Identification of a mitochondrial plasmid
A small circular mitochondrial plasmid, 2,888 bp in length, was found in Carpinus. Sequencing coverage was similar to that of the mitogenome. Plasmid GC content was 37.6%, which was much lower than normal mtDNA (Table 1) but was similar to Carpinus nuclear genomes (Car. fangiana: 37.6%, Yang et al., 2020). With the exception of a small 240 bp plastid-like region, the plasmid had no sequence similarities with angiosperm mitogenomes. The plasmid was fully encompassed by Car. avellana or Car. fangiana nuclear sequences from different chromosomes. Two large open reading frames (ORFs), ORF244 (732 bp) and ORF162 (486 bp), were found on the plasmid. BLASTP comparison against the nr database identified homologs of ORF244 in several angiosperm species, including a nearly full-length match in Arabidopsis (AT1G74875, identical 34%). ORF244 homologs were annotated as putative F-box proteins and homologs of ORF162 were annotated as DNA methylation 4 factors in several Rosids. It was unclear whether the two plasmid ORFs were expressed, but there was sufficient evidence to conclude that the plasmid was of nuclear origin.

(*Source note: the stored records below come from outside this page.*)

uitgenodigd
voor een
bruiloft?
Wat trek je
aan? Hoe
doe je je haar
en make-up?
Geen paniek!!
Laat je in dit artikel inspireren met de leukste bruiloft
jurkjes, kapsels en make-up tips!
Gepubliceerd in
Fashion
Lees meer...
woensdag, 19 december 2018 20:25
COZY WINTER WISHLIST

Genus-specific mitogenome sequences and mosaic origins
Repeat and MTPT sequences were not solely sufficient to explain the substantial size variation observed among mitogenomes from different species (Table 1). Genus-specific sequences were identified (i.e., sequences with no homologs in other Fagales genera) and used to explore the causes of metagenome size divergence. Quercus species were found to have non-monophyletic relationships (Fig. S7), and Q. robur was not included with other Quercus species when identifying Quercus-specific sequences. Surprisingly, the species with the largest mitogenome, Carpinus, did not contain correspondingly long genus-specific sequences. By contrast, Casuarina species, which had relatively small mitogenomes, had the most unique sequences (Table S5). Plant mitogenomes are prone to absorbing foreign DNA, which might therefore be the source of additional sequences in large mitogenomes. Genus-specific sequences were used to search the NCBI nt database, and best-hits were assessed by order and compartment (Fig. 4; Table S4-S5). Overall, the genus-specific sequences were related to a range of seed plant lineages and were mainly of mitogenomic origin (Fig. 4).
Mitovirus-like sequences were found in several of the 23 Fagales species, including nearly full-length sequences in two Betula species and an approximately 1500 bp sequence in Castanea (Fig. 5). Mitoviruses, which belong to the Narnaviridae family, are positive single-stranded RNA viruses that replicate in host mitochondria. Mitovirus genomes are small, approximately 2.1–4.4 Kb in length, and contain a single ORF encoding a viral RNA-dependent RNA polymerase (RdRP) required for replication (Nibert, 2017). The phylogeny of Fagales mitovirus-like sequences is incongruent with the species tree (Fig. 5), indicating that these sequences were not introduced into Fagales via a single event.
Fagales belong to the nitrogen-fixing lineage of angiosperms, and at least three genera in this study have nitrogen-fixing capacity: Casuarina, Morella, and Alnus (Yelenik and D'Antonio, 2013; Huisman and Geurts, 2020). However, there was no indication that these genera contained more sequences similar to bacteria than other Fagales species.